Tesla registers far fewer robotaxis than Waymo

According to CNBC, Texas Department of Motor Vehicles filings show Tesla has registered 42 automated vehicles for its Robotaxi service in Texas, compared with 577 authorized robotaxis for Waymo. CNBC reports the filings appeared as a new Texas law took effect on May 28, 2026, requiring commercial driverless operators to self-certify that vehicles meet SAE level 4 autonomy standards. CNBC reports Tesla has operated a Robotaxi-branded service in Texas since June 2025 and that Tesla told regulators most of its cars feature level 2 driver assistance. CNBC also reports Tesla did not immediately respond to requests for comment.
What happened
According to CNBC, filings posted on the Texas Department of Motor Vehicles website show Tesla has registered 42 automated vehicles for its driverless Robotaxi service in Texas, while Waymo has 577 authorized robotaxis in the state.
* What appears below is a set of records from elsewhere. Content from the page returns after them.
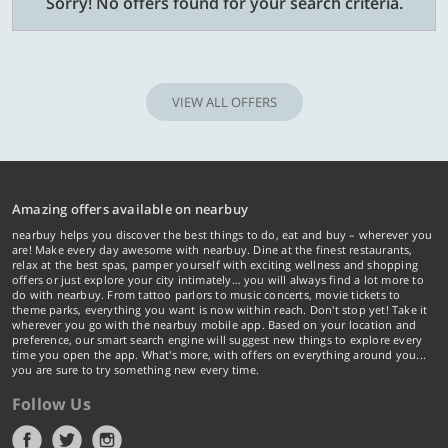
Sorry! No offers found for your search criteria.
VIEW ALL OFFERS
Amazing offers available on nearbuy
nearbuy helps you discover the best things to do, eat and buy – wherever you
are! Make every day awesome with nearbuy. Dine at the finest restaurants,
relax at the best spas, pamper yourself with exciting wellness and shopping
offers or just explore your city intimately… you will always find a lot more to
do with nearbuy. From tattoo parlors to music concerts, movie tickets to
theme parks, everything you want is now within reach. Don't stop yet! Take it
wherever you go with the nearbuy mobile app. Based on your location and
preference, our smart search engine will suggest new things to explore every
time you open the app. What's more, with offers on everything around you...
you are sure to try something new every time.
Follow Us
CNBC reports those records were published as a new Texas law took effect on May 28, 2026, giving the state greater oversight of commercial driverless vehicle operators. CNBC reports the law requires operators to self-certify that their vehicles meet SAE standards for level 4 autonomy. CNBC reports Tesla has operated a Robotaxi-branded service in Texas since June 2025 and that the company told regulators most of its cars feature level 2 driver assistance systems. CNBC reports Tesla did not immediately respond to a request for comment.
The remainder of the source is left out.